A classic atomic nucleus, as found inside most everyday elements, is essentially a roughly spherical lump of protons and neutrons, firmly bound by the strong nuclear force. However, when the nuclei become more exotic, for example when they have an unusually large number of protons or neutrons or are simply extremely heavy, they sometimes develop very remarkable structures. For example, the nuclei of the heaviest, artificially created elements can be flattened, egg-shaped or even pear-shaped. And some atomic nuclei have a kind of halo of protons or neutrons - individual nuclear building blocks that extend like clouds far beyond the actual radius of the atomic nucleus.
A team led by Yu Yue from the Institute of Modern Physics at the Chinese Academy of Sciences has now discovered several exotic atomic nuclei with such a proton halo using a new technique. As the team reports in the journal "Physical Review Letters", one of the discovered nuclei may even have a double halo: Argon-31 could be surrounded by two of these proton clouds at once. For the study, the working group measured the masses of atomic nuclei with unusually few neutrons. Silicon-23, for example, has five neutrons fewer than the "normal" silicon-28; argon-31 even lacks nine neutrons compared to the stable argon-40.
These particularly proton-rich atomic nuclei are very unstable; they decay in milliseconds. They are close to the so-called "drip line" - the limit at which excess nuclear components simply "drip out" of the nucleus. Such exotic formations at the limit of stability provide information about the behaviour of nuclear components under extreme conditions and provide insights into the nature of matter itself. The halos are a consequence of these exotic binding ratios. Strongly bound particles have a high probability of being located in the centre of the nucleus. The particles of the halo, on the other hand, are more weakly bound and therefore further out in the nucleus - they surround it like a kind of skin or halo.

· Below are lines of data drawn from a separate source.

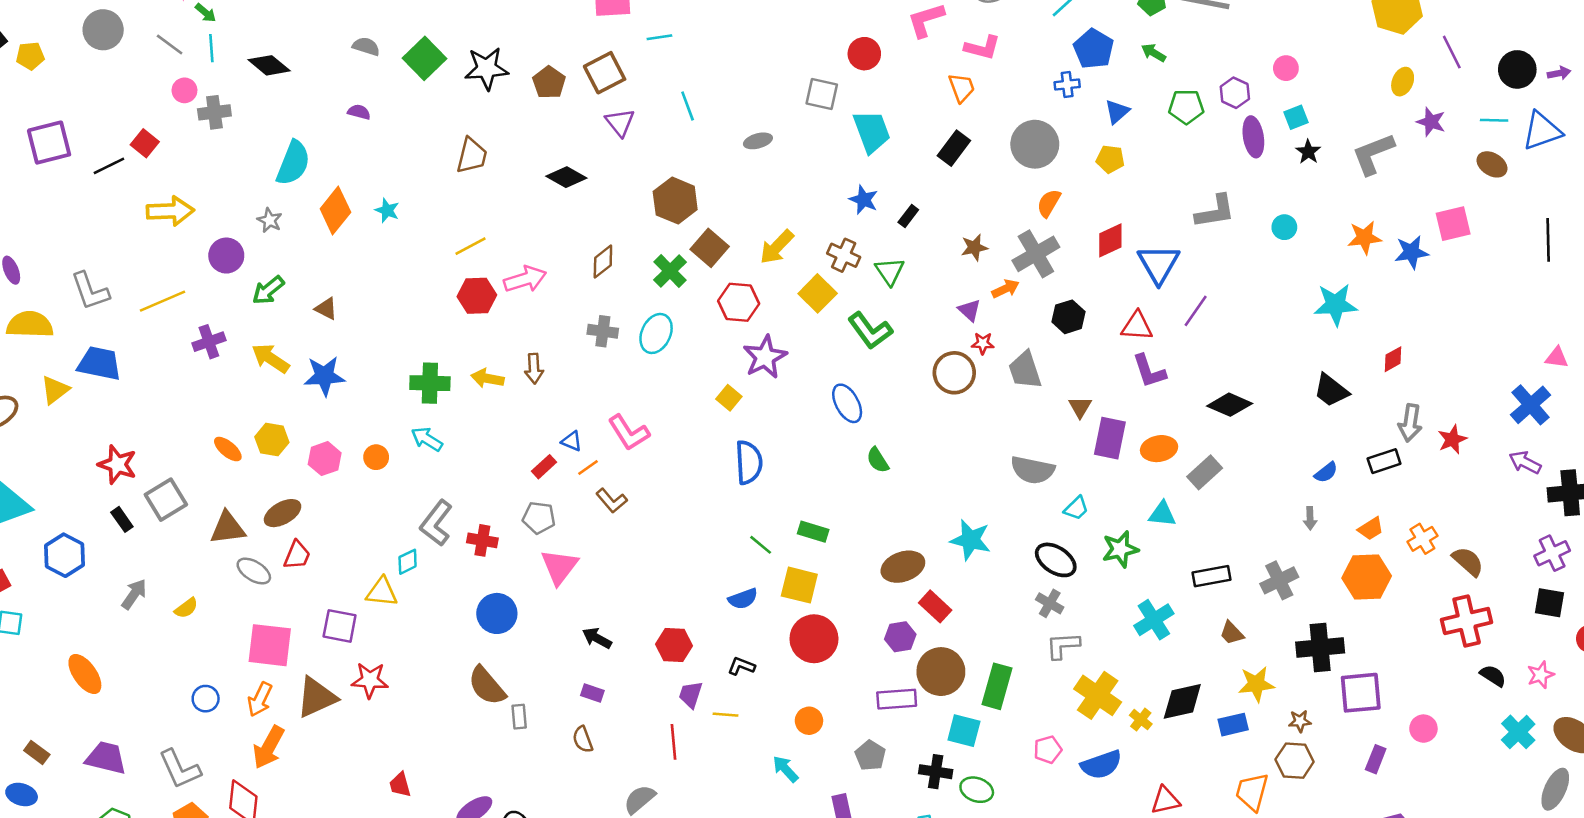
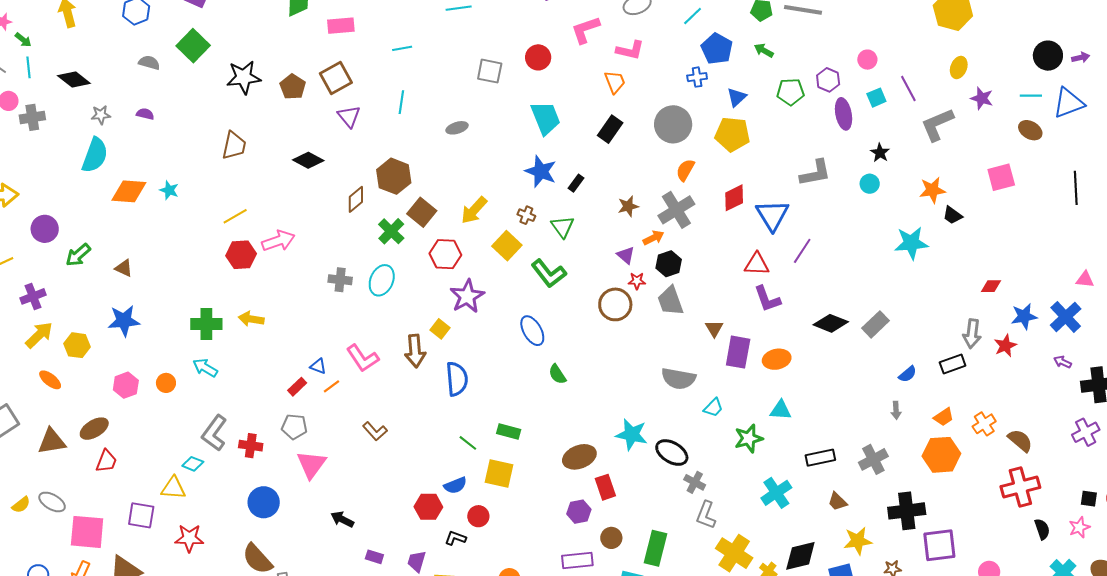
cyan line: (659, 37) -> (402, 48), moved
purple line: (1452, 52) -> (908, 89), moved
green square: (424, 58) -> (193, 46), moved
gray square: (822, 94) -> (490, 71), moved
cyan line: (688, 106) -> (401, 102), turned 30
black star: (1308, 152) -> (880, 153), moved
yellow pentagon: (1110, 159) -> (732, 134), size x1.6
blue star: (864, 200) -> (541, 171), size x1.4
orange diamond: (335, 211) -> (129, 191), turned 57
gray star: (270, 220) -> (101, 115), moved, turned -30
blue star: (1412, 252) -> (1024, 316), moved
brown cross: (844, 255) -> (526, 215), size x0.7
brown diamond: (603, 262) -> (356, 199), moved
black hexagon: (1069, 317) -> (669, 264), moved
yellow arrow: (270, 358) -> (39, 335), moved, turned 104
red diamond: (1393, 359) -> (991, 286), moved, turned 30
brown arrow: (534, 369) -> (415, 351), moved, size x1.4
black trapezoid: (1331, 390) -> (953, 215), moved, size x0.7
yellow hexagon: (272, 440) -> (77, 345), moved
purple arrow: (1525, 462) -> (1063, 362), size x0.7
gray rectangle: (1205, 472) -> (875, 324), moved
brown L-shape: (612, 501) -> (375, 431), moved
black ellipse: (1056, 560) -> (672, 453), moved
cyan diamond: (408, 562) -> (193, 464), turned 50
gray ellipse: (254, 571) -> (52, 502), moved
black square: (1549, 603) -> (1089, 499), moved, size x0.7
red rectangle: (935, 606) -> (605, 487), turned 30
red circle: (814, 639) -> (478, 516), moved, size x0.6
red hexagon: (674, 645) -> (428, 507), moved
gray L-shape: (1063, 646) -> (706, 515), turned -64
brown circle: (941, 672) -> (611, 538), size x0.6
black semicircle: (1493, 676) -> (1042, 529), turned 40
red star: (370, 680) -> (189, 538), moved
purple rectangle: (592, 693) -> (374, 557), moved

Neutron halos are now known from several neutron-rich nuclei. Proton halos, on the other hand, are very difficult to detect. Yu's team therefore used the comparison with so-called "mirror nuclei": Atomic nuclei in which protons and neutrons are virtually swapped. The mirror nucleus of argon-31, for example, is the isotope aluminium-31 - it has 13 protons and 18 neutrons. If these nuclei are exactly symmetrical, they should have a calculable energy difference. However, using the precisely measured atomic masses, the experts showed that the real energies deviate from the symmetry. This indicates that the binding energy in argon-31 is different than expected. Using such analyses, the team came to the conclusion that the nuclei phosphorus-26 and -27 as well as sulphur-27 and -28 each have one halo proton - and argon-31 even has two.